Les chiffres donnent la mesure de la crise. Plus de 700 millions de FCFA de médicaments sont aujourd’hui menacés de péremption. Les employés cumulent sept mois de salaires impayés. Près de 70 travailleurs gabonais risquent de perdre leur emploi. Derrière ces statistiques se cache l’effondrement progressif d’un projet industriel qui incarnait pourtant un immense espoir pour le système de santé national.
Lors de son lancement, La Santé Pharmaceutique symbolisait une ambition forte, produire localement des médicaments homologués, accessibles et moins coûteux. L’objectif était de réduire la dépendance aux importations, renforcer l’offre de soins et lutter contre les ruptures récurrentes de stocks dans les structures sanitaires du pays.
Depuis plusieurs mois, les alertes se multiplient. Pourtant, aucune solution concrète ne semble émerger. Malgré les appels à l’aide et les plaidoyers en faveur de cette entreprise stratégique, le silence des décideurs nourrit l’incompréhension et l’inquiétude.
La situation apparaît d’autant plus paradoxale que les plus hautes autorités ont fait de la santé et de la transformation locale des produits une priorité nationale. La promotion du « Made in Gabon » figure parmi les axes majeurs de la politique de développement économique. Dans ce contexte, voir des médicaments fabriqués à la Zone Économique Spéciale de Nkok prendre le chemin de la destruction faute de débouchés constitue un signal particulièrement préoccupant.
Plus troublant encore, plusieurs observateurs dénoncent l’absence d’application effective des mesures censées favoriser l’écoulement des produits fabriqués localement. Alors que de nombreux centres de santé font face à des pénuries de médicaments essentiels, aucune commande significative ne serait venue soutenir l’activité de l’entreprise. Une contradiction qui alimente les critiques et fragilise davantage sa position.
Ici, c’est toute une vision économique qui se trouve aujourd’hui mise à l’épreuve. La disparition de La Santé Pharmaceutique serait perçue comme un revers majeur pour la politique de promotion de l’industrie nationale.
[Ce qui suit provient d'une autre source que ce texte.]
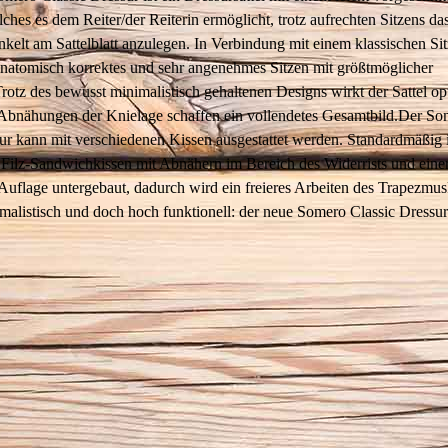
elches es dem Reiter/der Reiterin ermöglicht, trotz aufrechten Sitzens da
nkelt am Sattelblatt anzulegen. In Verbindung mit einem klassischen Sit
 anatomisch korrektes und sehr angenehmes Sitzen mit größtmöglicher
otz des bewusst minimalistisch gehaltenen Designs wirkt der Sattel op
Abnähungen der Knielage schaffen ein vollendetes Gesamtbild.Der So
ur kann mit verschiedenen Kissen ausgestattet werden. Standardmäßig is
 Filz-Sandwichkissen mit Abnähern im Bereich des Widerrists und eine
Auflage untergebaut, dadurch wird ein freieres Arbeiten des Trapezmus
imalistisch und doch hoch funktionell: der neue Somero Classic Dressur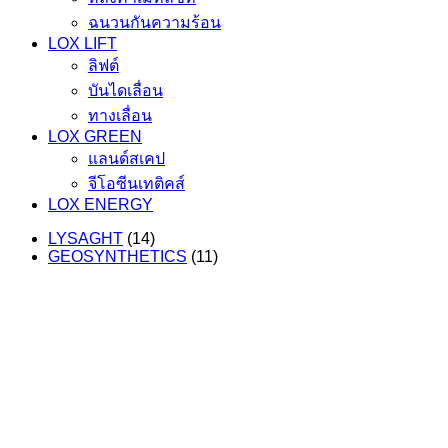
ฉนวนกันความร้อน
LOX LIFT
ลิฟต์
บันไดเลื่อน
ทางเลื่อน
LOX GREEN
แลนด์สเคป
จีโอซีนเทติคส์
LOX ENERGY
LYSAGHT
(14)
GEOSYNTHETICS
(11)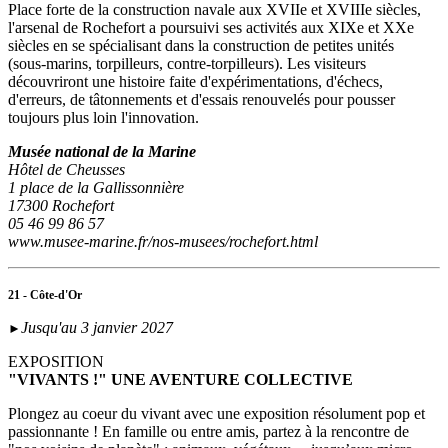
Place forte de la construction navale aux XVIIe et XVIIIe siècles,
l'arsenal de Rochefort a poursuivi ses activités aux XIXe et XXe
siècles en se spécialisant dans la construction de petites unités
(sous‑marins, torpilleurs, contre-torpilleurs). Les visiteurs
découvriront une histoire faite d'expérimentations, d'échecs,
d'erreurs, de tâtonnements et d'essais renouvelés pour pousser
toujours plus loin l'innovation.
Musée national de la Marine
Hôtel de Cheusses
1 place de la Gallissonnière
17300 Rochefort
05 46 99 86 57
www.musee-marine.fr/nos-musees/rochefort.html
21 - Côte-d'Or
Jusqu'au 3 janvier 2027
►
EXPOSITION
"VIVANTS !" UNE AVENTURE COLLECTIVE
Plongez au coeur du vivant avec une exposition résolument pop et
passionnante ! En famille ou entre amis, partez à la rencontre de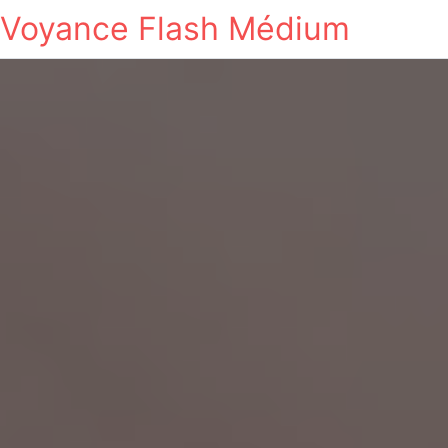
Voyance Flash Médium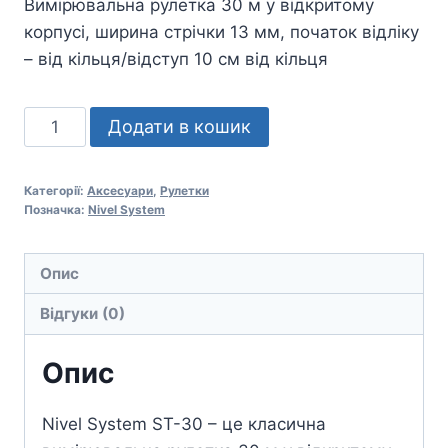
Вимірювальна рулетка 30 м у відкритому
корпусі, ширина стрічки 13 мм, початок відліку
– від кільця/відступ 10 см від кільця
Рулетка
Додати в кошик
Nivel
System
Категорії:
Аксесуари
,
Рулетки
ST-
Позначка:
Nivel System
30
кількість
Опис
Відгуки (0)
Опис
Nivel System ST-30 – це класична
Elle enverrait également un message négatif aux investisseurs désireux de développer des activités de transformation sur le territoire gabonais.
Dans les milieux économiques, certains évoquent déjà l’existence de secteurs où les positions dominantes restent difficiles à bousculer. Le marché du médicament n’échappe pas à ces interrogations. Pour plusieurs analystes, les difficultés rencontrées par La Santé Pharmaceutique illustrent les obstacles auxquels peuvent se heurter les initiatives locales face à des intérêts solidement établis.
Malgré son état critique, l’entreprise dispose encore d’atouts industriels et humains susceptibles de favoriser son redressement. Mais le temps presse. Chaque jour qui passe rapproche davantage la société du point de non-retour.
La question est désormais simple. Le Gabon est-il prêt à laisser disparaître l’une des rares unités locales de production pharmaceutique au moment même où la souveraineté sanitaire est devenue un enjeu stratégique à l’échelle mondiale ?
La réponse apportée à cette crise dépassera largement le cadre d’une entreprise. Elle constituera un test grandeur nature de la cohérence entre les ambitions affichées en matière de santé publique, de développement industriel et les réalités du terrain.